NUMBERS DON’T LIE, BUT…
Many of you wrote to take issue with my recent discussion of vendor numbers: Cisco topped 1 million certifications granted since the beginning of its program, Microsoft is over 2 million, etc.
While I wholeheartedly agree that the numbers aren’t mutually exclusive — one individual may hold more than one Microsoft certification, or may hold a certification from Microsoft and Cisco, and so on — the key issue is that these are numbers the vendors are actually proud of, as witnessed by Cisco’s press release when it hit the 1 million mark.
Should vendors be pleased with those numbers, or should they report ONLY the number of certifications that are currently valid? From a marketing standpoint, it sounds good to say X-number of administrators are certified by your program — never mind if those administrators certified 15 years ago on a platform that has since lost support. From an administrator’s standpoint, however, it’s better to compete against those who have the same exact certifications as you and to stand out from those who have antiquated certifications.

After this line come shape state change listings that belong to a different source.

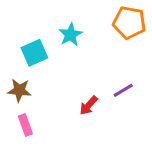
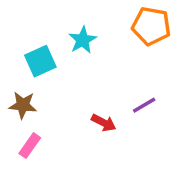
red arrow: (89, 105) -> (104, 123), turned -105
pink rectangle: (25, 125) -> (30, 146), turned 55

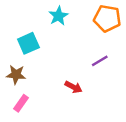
cyan star: (83, 40) -> (58, 16), moved
purple line: (144, 105) -> (100, 61), moved

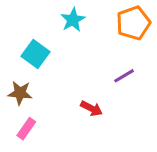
orange pentagon: (107, 18) -> (133, 23), turned -30
cyan square: (28, 43) -> (36, 54), turned -30

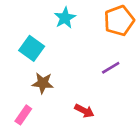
brown star: (20, 93) -> (43, 83), moved
red arrow: (91, 108) -> (84, 111), moved

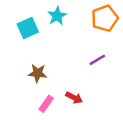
cyan square: (32, 48) -> (28, 28), moved, turned 30
pink rectangle: (23, 115) -> (46, 104), moved

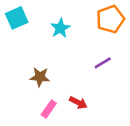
cyan star: (57, 16) -> (60, 28), moved
cyan square: (28, 28) -> (17, 18), moved

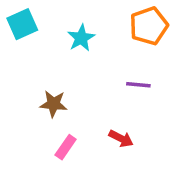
purple line: (103, 63) -> (138, 85), turned 36
red arrow: (78, 103) -> (121, 138), moved

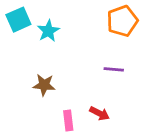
cyan star: (81, 38) -> (48, 31), moved
pink rectangle: (66, 147) -> (68, 120), moved, turned -42

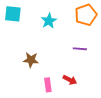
cyan square: (18, 20) -> (13, 14), turned 30
cyan star: (48, 31) -> (49, 21), moved

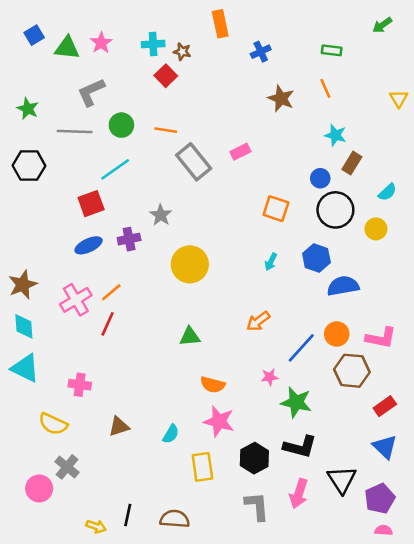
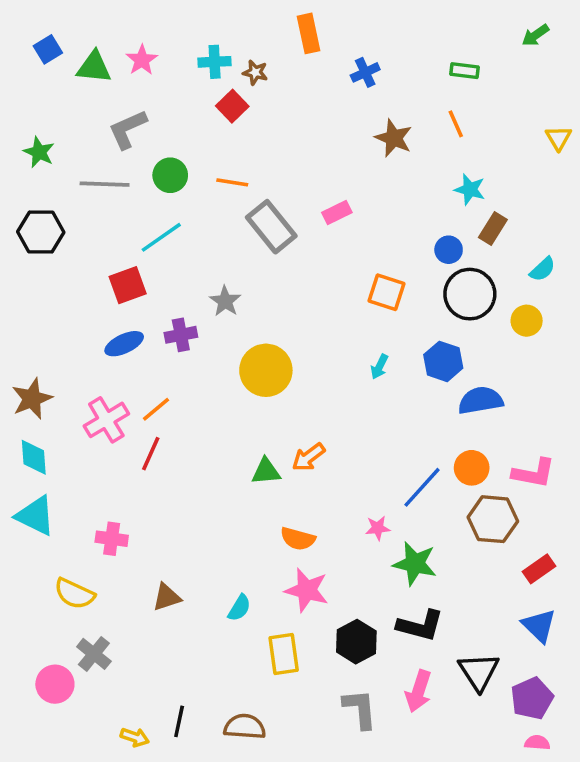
orange arrow: (258, 321) -> (308, 457), moved

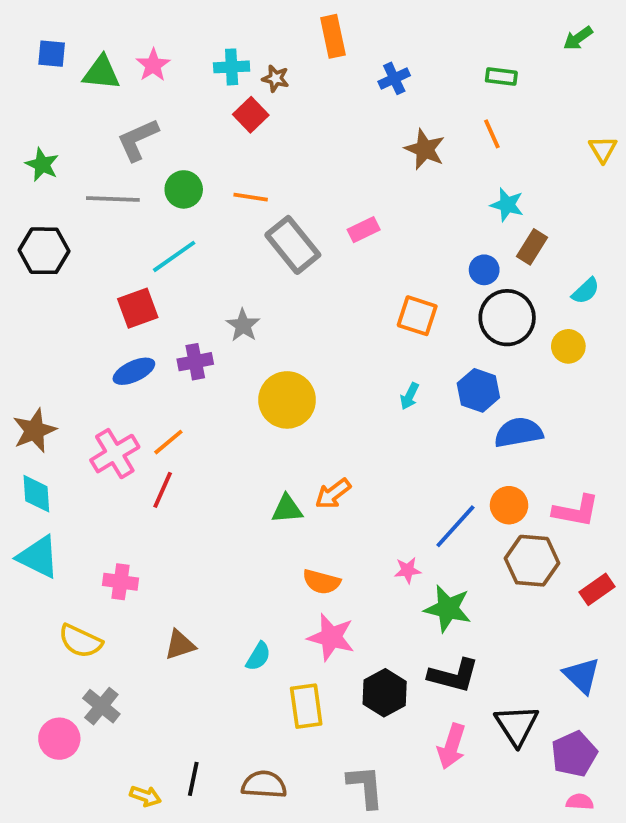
blue square: (48, 49) -> (52, 54), turned 36
red rectangle: (539, 569) -> (597, 589), moved
gray L-shape: (360, 709) -> (365, 786), moved

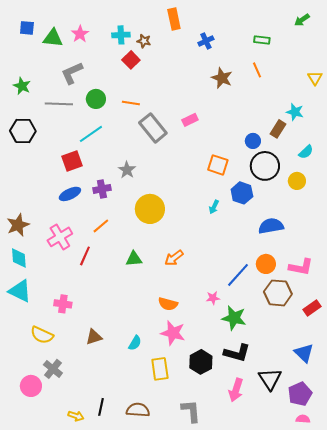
cyan star: (507, 205) -> (295, 112), moved
blue hexagon: (478, 390) -> (242, 193), moved
orange line: (168, 442) -> (101, 226), moved
green triangle: (287, 509) -> (134, 259), moved

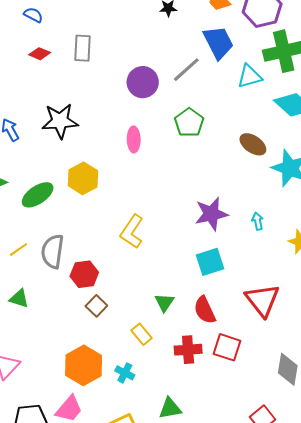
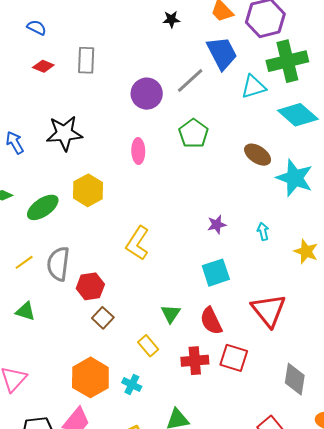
purple star: (211, 214) -> (217, 225), size x0.6

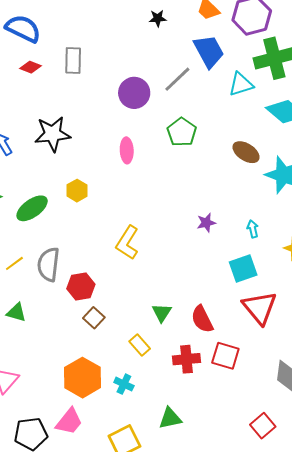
blue semicircle: (37, 27) -> (23, 29), size x1.8
yellow hexagon: (88, 190) -> (77, 191), size x0.7
cyan square: (216, 273) -> (243, 269), moved

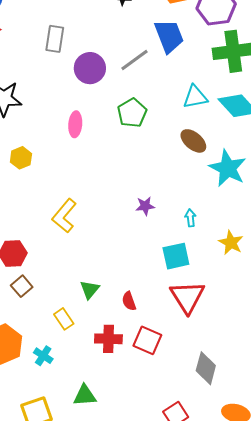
gray rectangle: (73, 61) -> (55, 39), moved
cyan triangle: (241, 84) -> (195, 97), moved
red semicircle: (202, 319) -> (129, 301), size x0.7

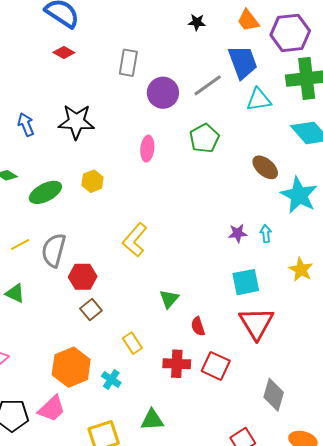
cyan triangle: (195, 97) -> (259, 100), moved
purple star: (145, 206) -> (238, 233), moved
cyan arrow: (190, 218) -> (266, 234), moved
green triangle: (90, 290) -> (169, 299), moved

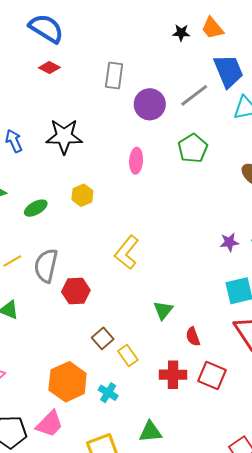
orange trapezoid: (248, 20) -> (212, 28), moved
green ellipse: (45, 192) -> (36, 208), size x0.7
brown square: (91, 310) -> (103, 338), moved

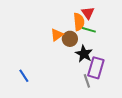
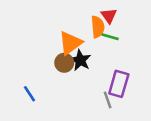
orange triangle: (57, 35) -> (70, 43), size x1.5
brown circle: (70, 39) -> (64, 63), moved
black star: (84, 54) -> (80, 60), moved

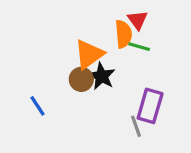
blue line: (30, 94) -> (38, 106), moved

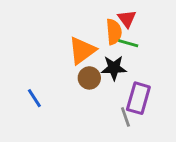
black star: (102, 76) -> (114, 68), moved, turned -30
brown circle: (81, 79) -> (89, 78), moved

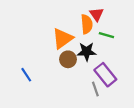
green line: (128, 43) -> (106, 35), moved
purple rectangle: (138, 98) -> (105, 75), turned -55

Arguably, creating new titles is one solution (we’re moving from “engineer” to “architect,” and I’m guessing “draftsman” isn’t too far down the road). By creating a new title, you immediately start with zero certification holders, and then only those with current skills will hold the title. One drawback to this approach, though, is generating enough market education — particularly among hiring managers — of the new certification.
I would think that a better solution is to simply strike from the record all old certifications. A Microsoft Certified Trainer (MCT) can’t be an MCT if their skills aren’t kept up-to-date, so why shouldn’t the same be true of all other certifications? This would require an expiration date to be affixed to ALL certifications, not just the ones which currently implement it.